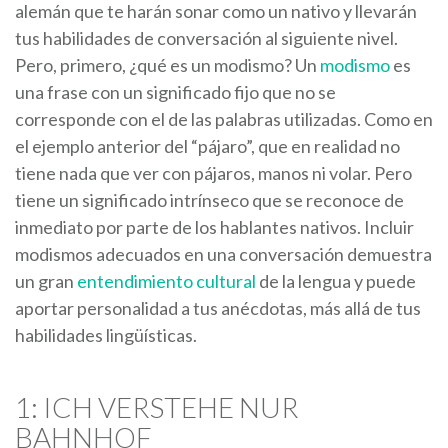
alemán que te harán sonar como un nativo y llevarán
tus habilidades de conversación al siguiente nivel.
Pero, primero, ¿qué es un modismo? Un
modismo
es
una frase con un significado fijo que no se
corresponde con el de las palabras utilizadas. Como en
el ejemplo anterior del “pájaro”, que en realidad no
tiene nada que ver con pájaros, manos ni volar. Pero
tiene un significado intrínseco que se reconoce de
inmediato por parte de los hablantes nativos. Incluir
modismos adecuados en una conversación demuestra
un gran
entendimiento cultural
de la lengua y puede
aportar personalidad a tus anécdotas, más allá de tus
habilidades lingüísticas.
1: ICH VERSTEHE NUR
BAHNHOF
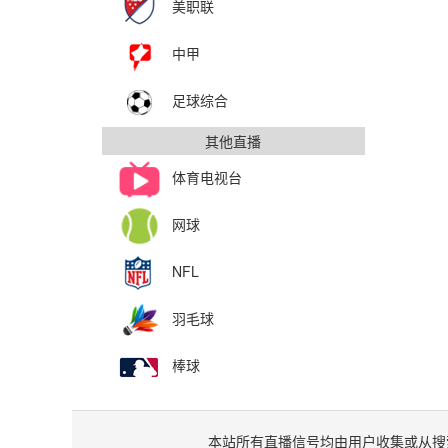
美职联
中甲
足球综合
其他直播
体育电视台
网球
NFL
羽毛球
棒球
本站所有直播信号均由用户收集或从搜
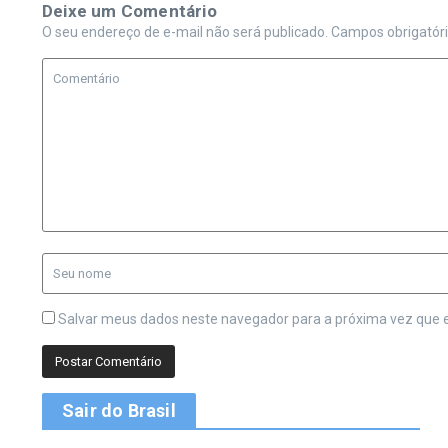
Deixe um Comentário
O seu endereço de e-mail não será publicado.
Campos obrigatór
Salvar meus dados neste navegador para a próxima vez que 
Sair do Brasil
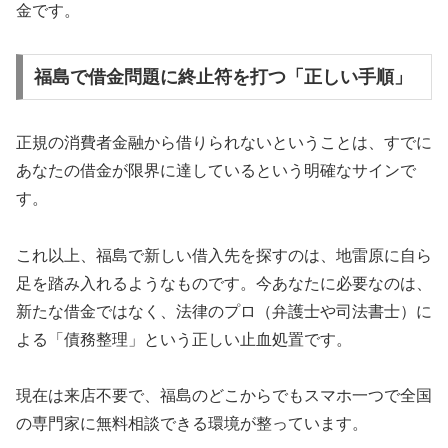
金です。
福島で借金問題に終止符を打つ「正しい手順」
正規の消費者金融から借りられないということは、すでに
あなたの借金が限界に達しているという明確なサインで
す。
これ以上、福島で新しい借入先を探すのは、地雷原に自ら
足を踏み入れるようなものです。今あなたに必要なのは、
新たな借金ではなく、法律のプロ（弁護士や司法書士）に
よる「債務整理」という正しい止血処置です。
現在は来店不要で、福島のどこからでもスマホ一つで全国
の専門家に無料相談できる環境が整っています。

■ **Problem statement**
From the material above, copy out every line bearing the string "tiene".

■ **Expected output**
tiene nada que ver con pájaros, manos ni volar. Pero
tiene un significado intrínseco que se reconoce de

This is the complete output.